Linking medical records across multiple healthcare settings is critical to delivering high-quality medical care and conducting valid research. Linkage is very challenging in countries without national identifiers, and remains an issue elsewhere because of imperfect recording and transfer of identifiers into databases. Researchers need to understand linkage software behavior.
Objectives and Approach
Our objective is to compare 4 record linkage software packages and various algorithms using real data: independent inpatient (n=69,523) and outpatient (n=176,154) datasets from a major medical system without a universal identifier. We conducted 30 trials, varying the software package (LinkPlus, LinXmart/CUPLE [Curtin University], Merge ToolBox and the R RecordLinkage package), the algorithm (deterministic or probabilistic; exact or inexact string matching) and the variables used for matching (first and last name, and gender, and these three plus full date of birth), using year of birth as blocking variable. We evaluated performance using the weights assigned to each of the 132M record pairs.

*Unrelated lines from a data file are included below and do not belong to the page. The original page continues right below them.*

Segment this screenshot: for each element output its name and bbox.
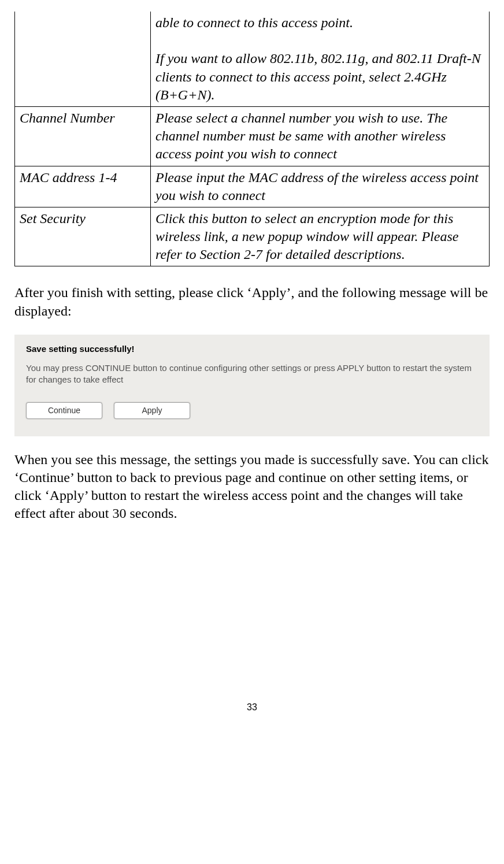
table-cell-label: Channel Number (15, 106, 151, 166)
table-row: MAC address 1-4 Please input the MAC add… (15, 166, 490, 207)
table-cell-label: MAC address 1-4 (15, 166, 151, 207)
body-paragraph: After you finish with setting, please cl… (14, 284, 490, 320)
apply-button[interactable]: Apply (114, 402, 190, 418)
table-row: Set Security Click this button to select… (15, 207, 490, 266)
table-cell-desc: Click this button to select an encryptio… (151, 207, 490, 266)
table-cell-desc: able to connect to this access point. If… (151, 12, 490, 106)
table-cell-desc: Please input the MAC address of the wire… (151, 166, 490, 207)
continue-button[interactable]: Continue (26, 402, 102, 418)
dialog-text: You may press CONTINUE button to continu… (26, 362, 478, 385)
save-success-dialog: Save setting successfully! You may press… (14, 335, 490, 436)
body-paragraph: When you see this message, the settings … (14, 451, 490, 523)
settings-table: able to connect to this access point. If… (14, 12, 490, 266)
table-row: Channel Number Please select a channel n… (15, 106, 490, 166)
page-number: 33 (14, 702, 490, 714)
dialog-buttons: Continue Apply (26, 402, 478, 418)
table-cell-desc: Please select a channel number you wish … (151, 106, 490, 166)
dialog-title: Save setting successfully! (26, 343, 478, 355)
table-row: able to connect to this access point. If… (15, 12, 490, 106)
table-cell-label (15, 12, 151, 106)
table-cell-label: Set Security (15, 207, 151, 266)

Despite substantial similarity, the packages and algorithms did not behave identically. The number of weights assigned to the compared pairs ranged over trials from 4 to 7,925,493, leading to different decisions when declared matches were pairs whose weights exceed a threshold. In all trials with exact string matching and three matching variables, 30,805 pairs received the maximum weight; with four matching variables, 30,536 pairs did. However, software and algorithms varied in assigning the 2nd, 3rd, and 4th rank weights. For example, some algorithms assigned higher weight to pairs matching on first name and gender but not on last name, and others to pairs matching on first name and last name but not gender. Ordering of the weights also reflected differences in treatment of missing values.
Unlike previous linkage work, we have analyzed weights assigned to all possible record pairs in each trial, which allows us to describe exactly what match decisions are possible. Because weights are not comparable across trials, focusing on ranks is crucial. Software documentation does not yield ready insight into differences.